Among the male singers, only Brindley Sherratt (Claudio) acquits himself with equal authority. Richard Suart (Lesbo) delivers his recitativo secco sluggishly, Stephen Wallace (Narciso) slips into Hinge and Brackett vocal hand-bagging, Henry Waddington (Pallante) is hard-pressed to manoeuvre his handsome bass at a speed sufficient to the fioritura, while Reno Troilus's voice, like Ottone's character Femme, is attractive but weak. In the pit, Daniel Reuss has encouraged a stylish performance: sharp, vivid, occasionally chaotic. Amanda Holden's translation is at its best when mimicking the language of the period ("Distribute among the poor/Some redundant baubles"), and at its worst when employing the ersatz demotic of a Richard Curtis script ("Fuck, fuckety, fuck, fuck"). Could the less-is-more principle be applied to this and other now-hackneyed neologisms, this is a production I would look forward to seeing again.

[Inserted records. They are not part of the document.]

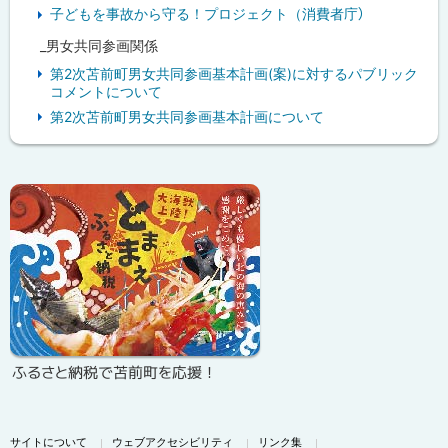
子どもを事故から守る！プロジェクト（消費者庁）
_男女共同参画関係
第2次苫前町男女共同参画基本計画(案)に対するパブリック
コメントについて
第2次苫前町男女共同参画基本計画について
ピ
ッ
ク
ア
ッ
プ
ふるさと納税で苫前町を応援！
サイトについて
ウェブアクセシビリティ
リンク集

When Manchester becomes the gaming capital of Europe, I hope one lucky gambler will donate his winnings to Mark Elder and the Hallé Orchestra. Add last week's performance of the Overtures to Der fliegende Holländer and Die Meistersinger, the Act I Prelude and Good Friday Music of Parsifal, and the Prelude and Liebestod of Tristan und Isolde at the Bridgewater Hall to November's exhilarating concert performance of Act III of Siegfried and it is clear that not only do they want to do a Ring Cycle, they are capable of delivering one of the finest concert performances we are likely to hear in this country.

Watching Elder work with his musicians, I realised how great a proportion of most conductors' time is spent motivating their orchestras to pay attention. With the Hallé, however, this is obviated, as they are sufficiently committed to Elder to concentrate on his interpretation, adapting their admirably healthy sound with ease to the specific atmospheric or stylistic demands of each work. Personally, I'd rather hear a symphony than a succession of musical synopses, but if this is what it takes for Manchester to get its Ring, I'm more than happy to listen.